# Knowledge base design best practices
A knowledge base provides the best results when it's scoped to a specific use or topic. Knowledge bases that contain too much data or mix IT policies with HR procedures and sales playbooks, produce poor retrieval results. A knowledge base with a vague description produces a genie that doesn't know when to search it.
This page provides guidance on what to include in your knowledge base, how to scope it, how to describe it, and how to structure the content for effective retrieval.
# Scope to a functional area
The most important scoping decision is how broadly to define the knowledge base's content boundary. Use one knowledge base per functional area per genie.

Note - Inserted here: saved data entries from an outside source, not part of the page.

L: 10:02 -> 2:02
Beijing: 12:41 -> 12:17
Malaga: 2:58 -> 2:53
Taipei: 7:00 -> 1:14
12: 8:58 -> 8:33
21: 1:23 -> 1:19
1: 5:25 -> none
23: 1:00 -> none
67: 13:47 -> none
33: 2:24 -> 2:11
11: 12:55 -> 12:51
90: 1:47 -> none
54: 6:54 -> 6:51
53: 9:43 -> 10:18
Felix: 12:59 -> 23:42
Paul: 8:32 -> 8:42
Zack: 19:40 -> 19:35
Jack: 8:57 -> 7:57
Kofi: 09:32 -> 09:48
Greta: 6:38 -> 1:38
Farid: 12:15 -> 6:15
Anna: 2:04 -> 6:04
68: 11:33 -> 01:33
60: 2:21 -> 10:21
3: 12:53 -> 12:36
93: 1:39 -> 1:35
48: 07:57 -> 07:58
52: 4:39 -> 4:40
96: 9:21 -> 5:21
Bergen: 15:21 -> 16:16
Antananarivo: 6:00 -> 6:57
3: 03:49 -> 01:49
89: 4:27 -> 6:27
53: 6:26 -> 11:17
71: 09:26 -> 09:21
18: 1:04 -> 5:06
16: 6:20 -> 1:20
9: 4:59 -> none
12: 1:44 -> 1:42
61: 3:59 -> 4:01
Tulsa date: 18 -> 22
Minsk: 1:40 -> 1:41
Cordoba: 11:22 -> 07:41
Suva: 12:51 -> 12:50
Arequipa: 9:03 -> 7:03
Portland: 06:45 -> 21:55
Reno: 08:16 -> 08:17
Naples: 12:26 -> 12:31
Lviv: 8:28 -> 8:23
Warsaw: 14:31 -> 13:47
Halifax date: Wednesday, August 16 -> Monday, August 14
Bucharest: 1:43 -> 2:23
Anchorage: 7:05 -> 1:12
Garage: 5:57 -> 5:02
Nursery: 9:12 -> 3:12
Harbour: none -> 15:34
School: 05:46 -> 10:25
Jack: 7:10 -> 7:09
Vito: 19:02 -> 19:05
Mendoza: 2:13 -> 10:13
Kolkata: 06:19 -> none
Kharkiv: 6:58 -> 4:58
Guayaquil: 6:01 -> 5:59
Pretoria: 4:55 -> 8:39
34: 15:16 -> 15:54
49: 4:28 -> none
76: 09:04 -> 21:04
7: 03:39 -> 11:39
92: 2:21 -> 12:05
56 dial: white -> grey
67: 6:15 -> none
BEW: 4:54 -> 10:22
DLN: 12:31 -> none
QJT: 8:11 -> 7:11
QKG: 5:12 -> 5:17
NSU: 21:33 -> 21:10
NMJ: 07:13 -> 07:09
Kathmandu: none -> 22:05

A knowledge base scoped to a functional area, such as IT helpdesk policies, HR leave procedures, or sales competitive intelligence, produces reliable retrieval because the semantic space of the content is coherent. The most semantically similar fragments are almost always relevant to the question because all the content is about the same domain.
A knowledge base scoped to the whole company produces unreliable retrieval because the semantic space is too broad. An employee asking about parental leave eligibility may receive a fragment from the IT security policy because both documents use similar language about employee responsibilities and compliance requirements. The retrieval is semantically plausible but contextually wrong.
# Design decisions
Determine the answers to the following design questions before you build your knowledge base:
What content will this knowledge base contain?: Name the specific source, such as the Confluence space, Google Drive folder, or policy document library. Be specific enough to enumerate it. The scope is too broad if you can't enumerate it.
Which ingestion path will you use?: A small, stable content library, direct file upload is the fastest path to a working knowledge base for a first build. A knowledge recipe is more appropriate if you have larger or frequently changing content. Use Workato GO data sources for content with user-level access restrictions. Refer to Two ingestion paths for more information.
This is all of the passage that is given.